[Prompt] The records below are to be set down again exactly, with the pictures left out.

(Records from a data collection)
◇ ◇ ◇ ◇

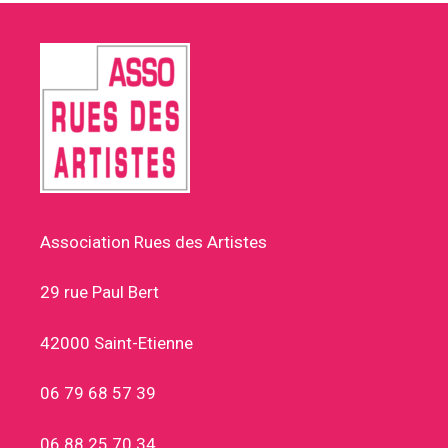
Association Rues des Artistes
29 rue Paul Bert
42000 Saint-Etienne
06 79 68 57 39
06 88 25 70 34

◇ ◇ ◇ ◇

[Exercise solution]
Association Rues des Artistes
29 rue Paul Bert
42000 Saint-Etienne
06 79 68 57 39
06 88 25 70 34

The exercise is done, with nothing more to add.